There are around 7,000 Pakistani Hindus scattered in districts across western Rajasthan who are waiting to trade their Pakistani passports for the deep blue Indian ones. Mostly from the Bheel, Raika or Devasi communities, they are spread across Barmer, Jaisalmer, Sri Ganganagar, Bikaner and Jodhpur. Jodhpur is the nodal point for all visa extensions. But many of these migrants slip out of Jodhpur to set up new settlements across western Rajasthan.

A few mud huts dot an open, arid field on Sam Road, about 15 km from Jaisalmer city. There is no name to the village, some call it the village near Kahala village, others call it ‘Sam Road village’. It’s a village of “85 passports”, as the migrants are referred to in these parts. The 85 migrants here are all Pakistani Hindus who streamed in over the last decade. Though their visas required them to stay in Jodhpur, they quietly slipped out to set up homes here. With vast stone reserves in the area, the migrants carry out illegal stone quarrying to earn a living.

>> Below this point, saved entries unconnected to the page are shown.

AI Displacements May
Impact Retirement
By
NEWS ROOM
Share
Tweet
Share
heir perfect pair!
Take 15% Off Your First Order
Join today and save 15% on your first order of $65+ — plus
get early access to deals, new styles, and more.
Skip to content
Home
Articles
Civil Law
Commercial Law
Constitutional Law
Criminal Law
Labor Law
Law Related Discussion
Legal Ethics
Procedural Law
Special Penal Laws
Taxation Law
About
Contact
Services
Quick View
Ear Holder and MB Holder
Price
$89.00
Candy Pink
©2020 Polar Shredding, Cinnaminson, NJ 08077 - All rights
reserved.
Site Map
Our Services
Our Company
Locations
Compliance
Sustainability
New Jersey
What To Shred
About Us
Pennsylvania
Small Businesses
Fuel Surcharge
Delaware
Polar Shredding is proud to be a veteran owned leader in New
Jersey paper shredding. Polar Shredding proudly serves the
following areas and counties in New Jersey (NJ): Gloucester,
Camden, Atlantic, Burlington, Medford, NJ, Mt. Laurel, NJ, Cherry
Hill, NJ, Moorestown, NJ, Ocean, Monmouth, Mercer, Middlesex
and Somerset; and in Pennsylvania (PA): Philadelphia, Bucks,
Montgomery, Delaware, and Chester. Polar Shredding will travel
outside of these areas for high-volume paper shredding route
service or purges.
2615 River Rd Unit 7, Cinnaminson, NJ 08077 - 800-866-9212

Ravi Kumar Lalwani, a displaced Pakistani Hindu himself and now a volunteer with the Seemant Lok Sangathan in Jaisalmer, says, “There are several settlements around Jaisalmer where migrants from as early as 1965 have come and settled. Though many of them have got citizenship, they continue to live in very poor conditions. Some of these settlements, such as Amarsagar and Bheel Basti, are close to the city. Now the local administration has been threatening to remove them. School-going children and the men who go to the city to earn their living will suffer. They will face another round of displacement if the government does nothing.”

***

Gadra, a village on the Indo-Pak border that’s about 75 km from Barmer town, has a population of 10,000. It’s a well-settled village of Pakistani Hindu migrants, some who came during Partition and others who came in the years that followed.

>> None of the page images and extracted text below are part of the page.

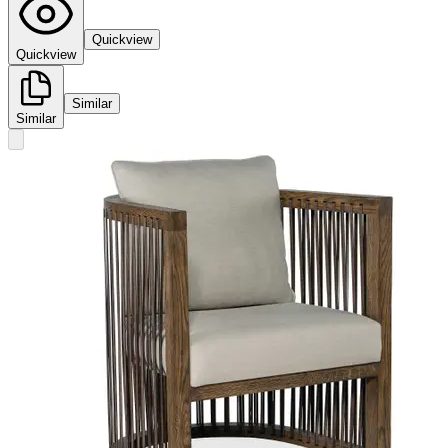
Quickview
Quickview
Similar
Similar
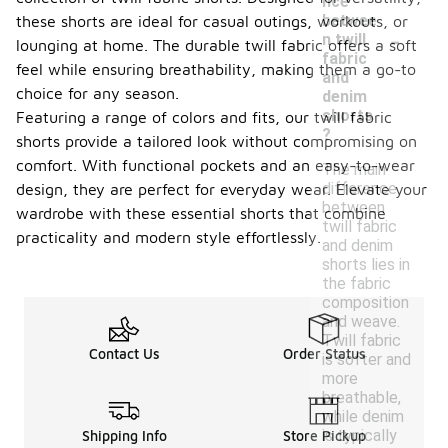
nce
betwee
these shorts are ideal for casual outings, workouts, or
-
n twill
lounging at home. The durable twill fabric offers a soft
fabric
feel while ensuring breathability, making them a go-to
and
choice for any season.
denim
shorts
Featuring a range of colors and fits, our twill fabric
?
shorts provide a tailored look without compromising on
comfort. With functional pockets and an easy-to-wear
The main
difference
design, they are perfect for everyday wear. Elevate your
between
wardrobe with these essential shorts that combine
twill fabric
practicality and modern style effortlessly.
and denim
shorts lies in
the fabric
composition
and weave.
Twill fabric
Contact Us
Order Status
is softer and
more
breathable,
while denim
is typically
Shipping Info
Store Pickup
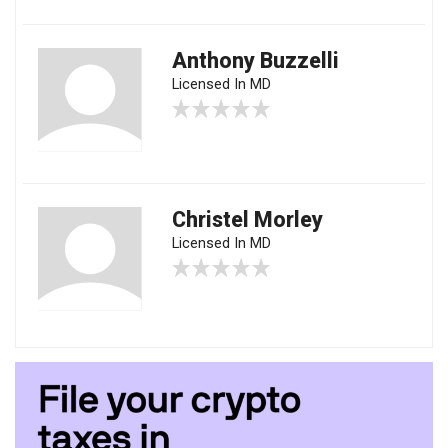
Anthony Buzzelli
Licensed In MD
Christel Morley
Licensed In MD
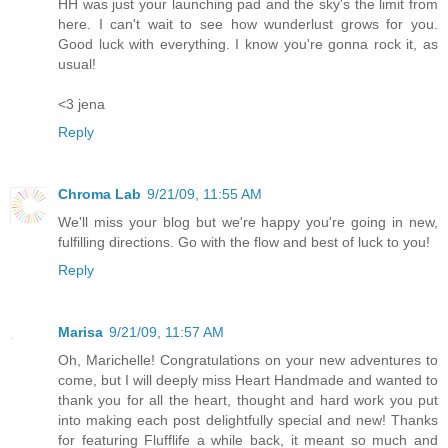
HH was just your launching pad and the sky's the limit from
here. I can't wait to see how wunderlust grows for you.
Good luck with everything. I know you're gonna rock it, as
usual!
<3 jena
Reply
Chroma Lab
9/21/09, 11:55 AM
We'll miss your blog but we're happy you're going in new,
fulfilling directions. Go with the flow and best of luck to you!
Reply
Marisa
9/21/09, 11:57 AM
Oh, Marichelle! Congratulations on your new adventures to
come, but I will deeply miss Heart Handmade and wanted to
thank you for all the heart, thought and hard work you put
into making each post delightfully special and new! Thanks
for featuring Flufflife a while back, it meant so much and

Like in most other villages, the divides are stark—pucca houses for the upper castes and mud houses for the lower castes. What binds them is the organised handicrafts trade that Gadra is famous for. The lower castes stitch, weave and embroider handicrafts and the richer traders take them across Rajasthan and even export the finished goods.

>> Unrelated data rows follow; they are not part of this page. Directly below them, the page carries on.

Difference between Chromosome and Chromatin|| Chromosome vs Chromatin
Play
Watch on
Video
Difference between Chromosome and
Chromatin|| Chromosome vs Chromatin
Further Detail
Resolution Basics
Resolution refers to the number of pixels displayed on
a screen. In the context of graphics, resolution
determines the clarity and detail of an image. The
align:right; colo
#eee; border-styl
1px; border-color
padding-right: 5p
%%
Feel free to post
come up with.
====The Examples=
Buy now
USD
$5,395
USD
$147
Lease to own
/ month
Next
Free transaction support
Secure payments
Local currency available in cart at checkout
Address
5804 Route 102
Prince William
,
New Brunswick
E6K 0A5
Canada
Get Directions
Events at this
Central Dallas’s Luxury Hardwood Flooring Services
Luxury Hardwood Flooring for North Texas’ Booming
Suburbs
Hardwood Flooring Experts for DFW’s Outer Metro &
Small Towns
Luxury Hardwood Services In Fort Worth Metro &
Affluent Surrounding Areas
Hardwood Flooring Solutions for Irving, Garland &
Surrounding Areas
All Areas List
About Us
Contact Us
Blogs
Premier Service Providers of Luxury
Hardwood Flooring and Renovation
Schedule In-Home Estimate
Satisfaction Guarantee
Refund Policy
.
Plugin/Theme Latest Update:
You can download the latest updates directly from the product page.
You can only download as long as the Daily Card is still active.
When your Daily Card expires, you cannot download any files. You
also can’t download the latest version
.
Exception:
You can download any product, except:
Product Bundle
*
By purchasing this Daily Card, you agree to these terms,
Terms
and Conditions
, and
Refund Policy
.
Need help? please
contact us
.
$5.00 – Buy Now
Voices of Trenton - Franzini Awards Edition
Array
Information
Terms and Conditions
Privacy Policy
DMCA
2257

The village, famous for its Gadra ke laddoos, borrows its name from Gadra town in Sindh province of Pakistan, around 5 km from the border. Chaman Bhutra says his grandfather is the man who first made the laddoos in Pakistan. Around Partition, his grandfather shifted closer to Gadra railway station, hoping that if anything went amiss, he could at least board a train and reach India. But after Partition, the railway station area became part of India and so did the famous Gadra ke laddoos.

While Bhutra’s sweet shop picked up sales in India, many others who came with him left behind their land and other belongings. Vivek Bharti, whose family shifted to Gadra at the time of Partition, still peers into Google maps to look for the family’s lost plots of land.

Having grown up on the border, Bharti, who now runs a stationery shop, also doubles as a guide for visitors who want to walk up to the border. “It is strange that we can stand right here and see Pakistan just a couple of kilometres away,” he says.

In big numbers

20,000 (approx) Hindus have migrated from Pakistan to Rajasthan since the 1990s, of whom 13,000 were granted citizenship in 2004-5

7,000 migrants scattered in districts across western Rajasthan—Barmer,Jaisalmer, Sriganganagar, Bikaner and Jodhpur—are still awaiting their citizenship

395 Pak Hindus have come on pilgrim visa in the last few months and refused to go back to Pakistan

361 applications for citizenship are being forwarded to the state government this week

The route to a passport

* Before visa expires, the migrant has to write to the Foreigners Regional Registration Office (FRRO), seeking permission for permanent residency

* FRRO verifies background and sends application to the state home department

* Six months after the state government’s approval, the applicant has to appear before FRRO and ask for extension of permanent residency

* FRRO writes to the Union Ministry of Home Affairs (MHA)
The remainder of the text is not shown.